De Franse band Abacab mag dan wel met de ep “Les 3 Couleurs” debuteren, onervaren zijn de muzikanten allerminst. Abacab is namelijk een voortzetting van het begin jaren ’90 opgerichte theater-/rockgezelschap Contresens, dat met hun door Genesis en Pink Floyd beïnvloede muziek al vijf cd’s maakte en ongeveer 200 keer in eigen land optrad. Met dit nieuwe project gaat het zestal op zoek naar een avontuurlijk neo-proggeluid.
Deze zoektocht heeft dit 23 minuten durende concept opgeleverd dat naast drie volledige nummers ook twee zogeheten ’transition titles’ (overgangsnummers) bevat. Dit zijn in feite niet meer dan wat geluidseffecten die als intro dienst doen voor de ‘echte’ nummers. Waar het allemaal om gaat zijn drie stukken Ne Me Dérangez Pas!, het titelnummer Les 3 Couleurs en La Source. Hierin combineert de band prog, metal, pop en experimentele muziek. Ze doen dit met behoorlijk veel virtuoos spel en omdat de heren kunnen bogen op een jarenlange ervaring klinkt alles vrij gedisciplineerd. Het geheel klinkt strak en afgemeten, maar denk niet dat Abacab een steriele, zielloze band is.
Met passie hebben ze hun originele muziek neergezet. Dankbaar maakt de band daarbij gebruik van de uitbundigheid van de in het Frans zingende frontman Thomas Boulant. Kenmerkend voor de band zijn tevens de krachtige gitaarpartijen, de tegendraadse ritmes en het moderne toetsenspel waarbij de toetsenist van dienst, Guillaume Wilmot z’n vingers geen moment rust heeft gegund met allerlei loopjes, riedeltjes, solo’s en andere pianistisch ingestelde partijen. Een eigenzinnige mix dus in de schaduw van Dream Theater, IQ en Gentle Giant.
Hoe men erbij is gekomen om de naam Abacab te kiezen is onbegrijpelijk want de band heeft niks maar dan ook werkelijk helemaal niks gemeen met het bewuste Genesis-album. Zelfs de link met Genesis is er amper. De meeste raakvlakken vertoont de band nog met hun landgenoten Nemo. Die band combineert immers ook krachtige gitaar met niet-metal drums en theatrale zang zoals bij Ange en Mona Lisa.

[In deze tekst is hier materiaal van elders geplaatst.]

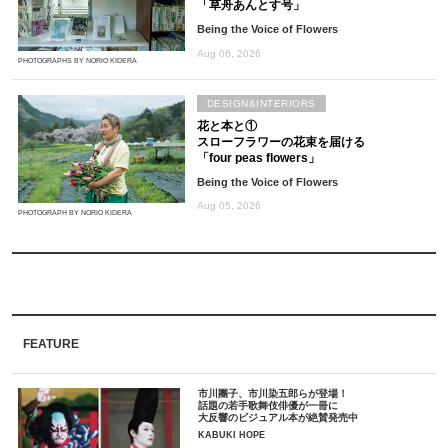
「草舟あんとす号」
Being the Voice of Flowers
Aug 06, 2026
PHOTOGRAPHS BY NORIO KIDERA
DESIGN&INTERIORS
花と本と①
スローフラワーの花束を届ける
「four peas flowers」
Being the Voice of Flowers
Aug 05, 2026
PHOTOGRAPH BY NORIO KIDERA
FEATURE
市川團子、市川染五郎らが登場！
話題の若手歌舞伎俳優が一冊に
大反響のビジュアル本が絶賛発売中
KABUKI HOPE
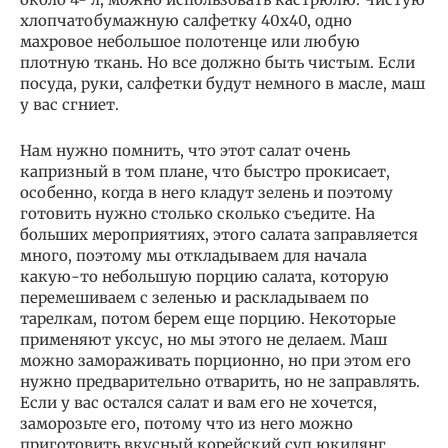
хлопчатобумажную салфетку 40х40, одно
махровое небольшое полотенце или любую
плотную ткань. Но все должно быть чистым. Если
посуда, руки, салфетки будут немного в масле, маш
у вас сгниет.
Нам нужно помнить, что этот салат очень
капризный в том плане, что быстро прокисает,
особенно, когда в него кладут зелень и поэтому
готовить нужно столько сколько съедите. На
больших мероприятиях, этого салата заправляется
много, поэтому мы откладываем для начала
какую-то небольшую порцию салата, которую
перемешиваем с зеленью и раскладываем по
тарелкам, потом берем еще порцию. Некоторые
применяют уксус, но мы этого не делаем. Маш
можно замораживать порционно, но при этом его
нужно предварительно отварить, но не заправлять.
Если у вас остался салат и вам его не хочется,
заморозьте его, потому что из него можно
приготовить вкусный корейский суп юкидянг.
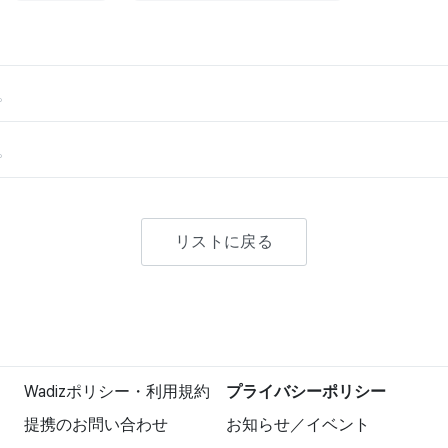
。
。
リストに戻る
Wadizポリシー・利用規約
プライバシーポリシー
提携のお問い合わせ
お知らせ／イベント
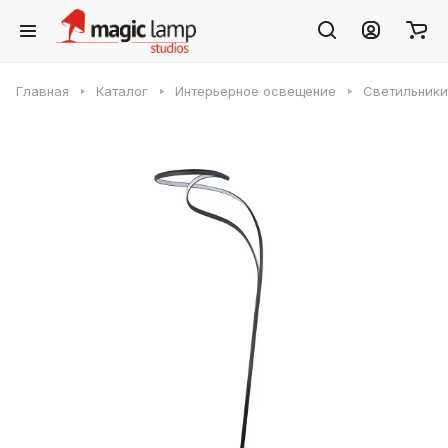
Главная
Каталог
Интерьерное освещение
Светильники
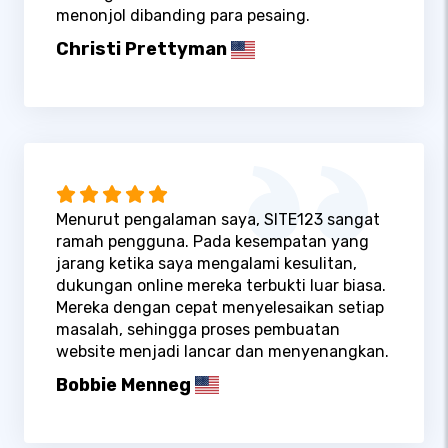
menonjol dibanding para pesaing.
Christi Prettyman
Menurut pengalaman saya, SITE123 sangat
ramah pengguna. Pada kesempatan yang
jarang ketika saya mengalami kesulitan,
dukungan online mereka terbukti luar biasa.
Mereka dengan cepat menyelesaikan setiap
masalah, sehingga proses pembuatan
website menjadi lancar dan menyenangkan.
Bobbie Menneg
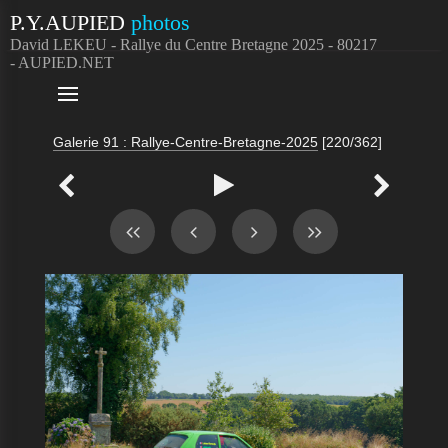
P.Y.AUPIED
photos
David LEKEU - Rallye du Centre Bretagne 2025 - 80217
- AUPIED.NET

Galerie 91 : Rallye-Centre-Bretagne-2025
[220/362]




Abacab onderscheidt zich met vrij drukke, ritmische muziek die nergens uit de bocht is gevlogen. Sterker nog: de band heeft de paden der toegankelijkheid nimmer verlaten. Het is dan ook zeer prettig dat deze ep gaandeweg steeds meer gaat aanspreken. Het korte Ne Me Dérangez Pas heeft een nog wat akelige synthesizerlijn die doet denken aan een zingende zaag, maar nadat het tempo naar beneden is gegaan, volgt een prima toetsensolo. Ook het gecomponeerde slot van het nummer is oké. De acht minuten van het titelstuk zijn uitstekend, maar weinig memorabel. Echter als gitarist Arnaud Catouillard aan het eind wat meer van zich laat horen wordt het genieten. De fijnafstelling is dan nagenoeg perfect. Die zelfde Catouillard maakt van La Source een hemels festijn. Hij kan hier excelleren omdat zijn kompanen ook zo voortreffelijk bezig zijn en dan met name toetsenist Wilmot die met heerlijk Oldfield-achtige partijen komt. Dit nummer is het meest neo-prog van de drie. Het is geweldig.
Dit beloofd wat! Deze ep is nog maar de voorbode op wat komen gaat en als dat betekent dat de band een nummer als La Source gaat overtreffen moeten velen op hun qui-vive zijn.